**MATERIAL FOR THIS TASK**

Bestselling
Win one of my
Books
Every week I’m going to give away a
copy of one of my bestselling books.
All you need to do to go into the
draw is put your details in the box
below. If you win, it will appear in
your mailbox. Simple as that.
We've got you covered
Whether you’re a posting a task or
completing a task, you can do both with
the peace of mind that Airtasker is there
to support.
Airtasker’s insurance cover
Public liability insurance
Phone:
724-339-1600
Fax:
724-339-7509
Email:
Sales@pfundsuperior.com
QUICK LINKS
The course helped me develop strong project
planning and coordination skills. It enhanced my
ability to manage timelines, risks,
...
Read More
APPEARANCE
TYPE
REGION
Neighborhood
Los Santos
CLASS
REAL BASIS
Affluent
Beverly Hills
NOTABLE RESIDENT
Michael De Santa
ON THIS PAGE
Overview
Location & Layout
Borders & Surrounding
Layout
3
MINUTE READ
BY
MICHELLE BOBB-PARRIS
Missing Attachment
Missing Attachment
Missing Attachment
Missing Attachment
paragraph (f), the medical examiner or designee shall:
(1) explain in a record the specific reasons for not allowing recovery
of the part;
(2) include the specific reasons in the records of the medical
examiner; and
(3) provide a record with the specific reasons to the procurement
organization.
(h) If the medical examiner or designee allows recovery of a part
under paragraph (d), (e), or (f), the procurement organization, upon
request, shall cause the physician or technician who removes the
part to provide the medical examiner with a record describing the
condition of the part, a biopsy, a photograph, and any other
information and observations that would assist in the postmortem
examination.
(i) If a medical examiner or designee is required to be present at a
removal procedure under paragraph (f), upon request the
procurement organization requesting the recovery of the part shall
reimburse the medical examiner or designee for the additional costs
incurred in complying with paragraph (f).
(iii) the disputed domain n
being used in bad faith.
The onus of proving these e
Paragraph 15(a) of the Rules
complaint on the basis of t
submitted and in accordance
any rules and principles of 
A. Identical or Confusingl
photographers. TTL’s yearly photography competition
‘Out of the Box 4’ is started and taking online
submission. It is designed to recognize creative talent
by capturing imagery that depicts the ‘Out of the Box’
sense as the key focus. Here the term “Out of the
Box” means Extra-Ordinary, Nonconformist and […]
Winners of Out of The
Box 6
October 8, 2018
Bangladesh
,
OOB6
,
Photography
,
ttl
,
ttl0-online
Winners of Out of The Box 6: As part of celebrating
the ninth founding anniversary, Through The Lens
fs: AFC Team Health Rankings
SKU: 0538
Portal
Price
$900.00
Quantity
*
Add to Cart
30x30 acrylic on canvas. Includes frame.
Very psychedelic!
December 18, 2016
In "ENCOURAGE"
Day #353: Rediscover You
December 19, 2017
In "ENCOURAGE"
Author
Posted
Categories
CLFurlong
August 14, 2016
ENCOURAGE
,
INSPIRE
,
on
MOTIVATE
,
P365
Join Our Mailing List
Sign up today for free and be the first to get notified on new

--

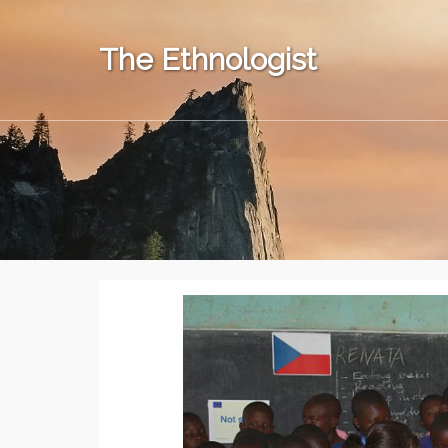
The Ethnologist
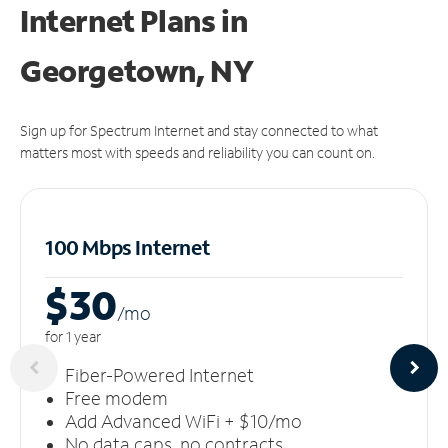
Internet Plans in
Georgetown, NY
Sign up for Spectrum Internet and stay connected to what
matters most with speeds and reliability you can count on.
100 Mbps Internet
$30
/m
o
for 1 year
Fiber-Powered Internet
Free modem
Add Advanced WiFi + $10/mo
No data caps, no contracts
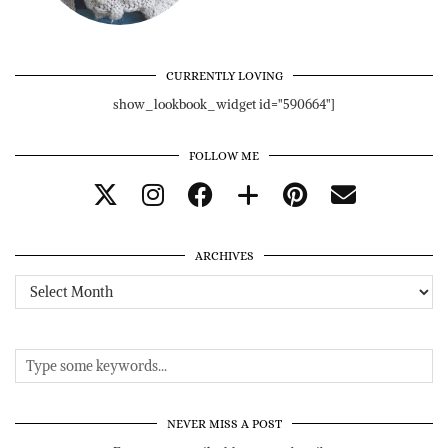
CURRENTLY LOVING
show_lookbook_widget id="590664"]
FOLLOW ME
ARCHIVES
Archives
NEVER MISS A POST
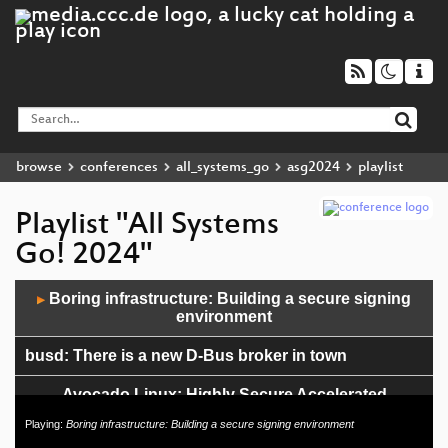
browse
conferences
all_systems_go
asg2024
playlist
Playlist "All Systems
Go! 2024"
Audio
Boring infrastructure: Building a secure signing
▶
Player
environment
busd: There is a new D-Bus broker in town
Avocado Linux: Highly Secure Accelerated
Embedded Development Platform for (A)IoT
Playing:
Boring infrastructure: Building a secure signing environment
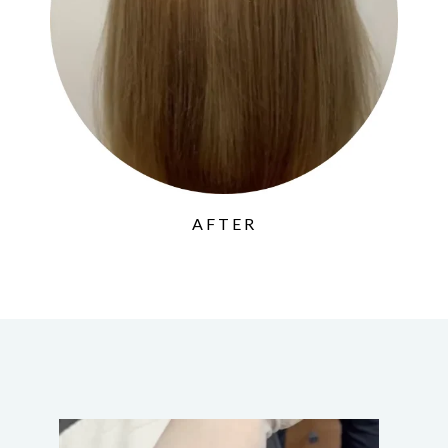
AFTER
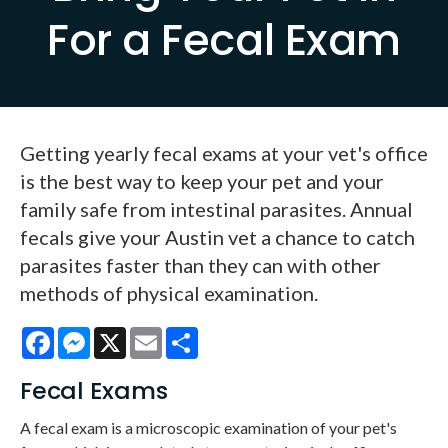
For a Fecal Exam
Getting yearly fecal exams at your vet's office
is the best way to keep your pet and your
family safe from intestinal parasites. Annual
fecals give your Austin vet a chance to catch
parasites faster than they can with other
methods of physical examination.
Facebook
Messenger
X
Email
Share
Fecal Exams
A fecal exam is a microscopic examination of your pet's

**YOUR TASK**
Set down again, word for word, the stretch of records from the line with "the peace of mind that Airtasker is there" to the line with "of the part;", both of those lines included.

**RESPONSE TO THIS EXERCISE**
the peace of mind that Airtasker is there
to support.
Airtasker’s insurance cover
Public liability insurance
Phone:
724-339-1600
Fax:
724-339-7509
Email:
Sales@pfundsuperior.com
QUICK LINKS
The course helped me develop strong project
planning and coordination skills. It enhanced my
ability to manage timelines, risks,
...
Read More
APPEARANCE
TYPE
REGION
Neighborhood
Los Santos
CLASS
REAL BASIS
Affluent
Beverly Hills
NOTABLE RESIDENT
Michael De Santa
ON THIS PAGE
Overview
Location & Layout
Borders & Surrounding
Layout
3
MINUTE READ
BY
MICHELLE BOBB-PARRIS
Missing Attachment
Missing Attachment
Missing Attachment
Missing Attachment
paragraph (f), the medical examiner or designee shall:
(1) explain in a record the specific reasons for not allowing recovery
of the part;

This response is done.